┌─ MATERIAL PROVIDED

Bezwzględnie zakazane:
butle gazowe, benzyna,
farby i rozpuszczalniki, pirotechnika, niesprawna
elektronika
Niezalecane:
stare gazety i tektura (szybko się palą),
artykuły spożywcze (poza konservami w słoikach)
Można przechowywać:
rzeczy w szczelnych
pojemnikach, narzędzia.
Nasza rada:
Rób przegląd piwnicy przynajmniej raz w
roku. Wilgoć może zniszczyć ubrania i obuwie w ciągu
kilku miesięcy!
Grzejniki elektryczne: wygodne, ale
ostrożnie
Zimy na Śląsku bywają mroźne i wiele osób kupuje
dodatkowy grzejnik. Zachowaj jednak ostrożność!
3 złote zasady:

└─
┌─ MATERIAL PROVIDED

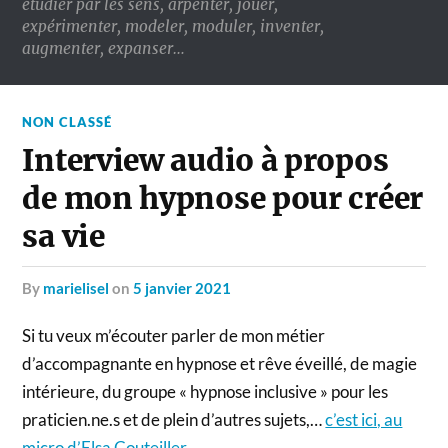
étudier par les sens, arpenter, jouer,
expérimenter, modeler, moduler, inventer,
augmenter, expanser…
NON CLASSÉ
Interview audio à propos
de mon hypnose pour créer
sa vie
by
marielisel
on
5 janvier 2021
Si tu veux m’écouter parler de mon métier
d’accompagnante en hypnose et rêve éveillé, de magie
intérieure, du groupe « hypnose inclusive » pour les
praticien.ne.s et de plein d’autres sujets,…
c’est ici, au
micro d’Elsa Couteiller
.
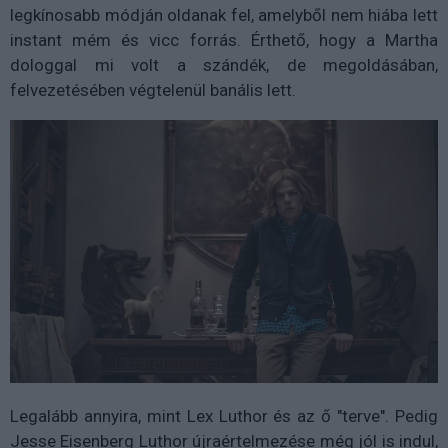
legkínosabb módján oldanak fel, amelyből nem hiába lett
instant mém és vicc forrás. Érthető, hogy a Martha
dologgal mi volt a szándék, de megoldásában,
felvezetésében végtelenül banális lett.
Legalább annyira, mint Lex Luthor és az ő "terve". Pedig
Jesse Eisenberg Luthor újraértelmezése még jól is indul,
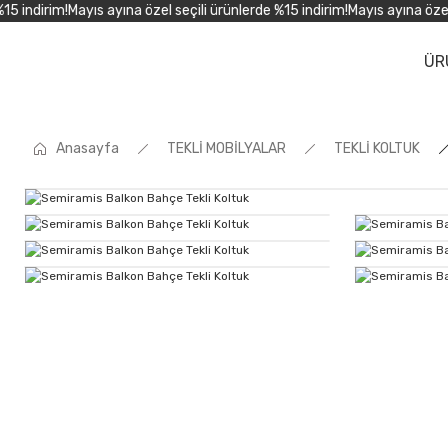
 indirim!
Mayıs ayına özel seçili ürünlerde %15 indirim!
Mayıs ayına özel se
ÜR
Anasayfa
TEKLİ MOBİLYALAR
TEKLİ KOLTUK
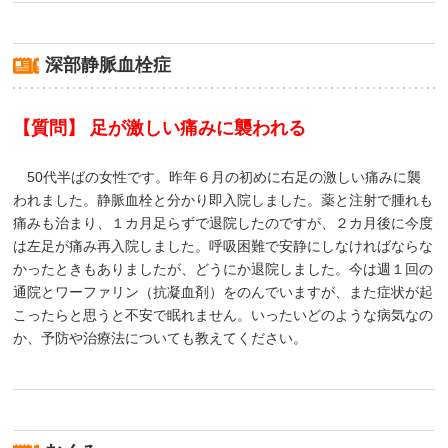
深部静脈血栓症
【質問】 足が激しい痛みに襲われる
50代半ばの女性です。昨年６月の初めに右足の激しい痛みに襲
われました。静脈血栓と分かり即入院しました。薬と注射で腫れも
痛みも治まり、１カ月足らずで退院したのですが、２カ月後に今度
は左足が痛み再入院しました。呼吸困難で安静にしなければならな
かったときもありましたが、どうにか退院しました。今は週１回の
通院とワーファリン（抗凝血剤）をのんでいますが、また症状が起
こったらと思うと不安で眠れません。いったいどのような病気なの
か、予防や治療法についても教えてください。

└─

● **WORK REQUEST**
Please state the number of lines above that hold the string "Luthor", with nothing else added.

● **ANSWER TO THIS EXERCISE**
2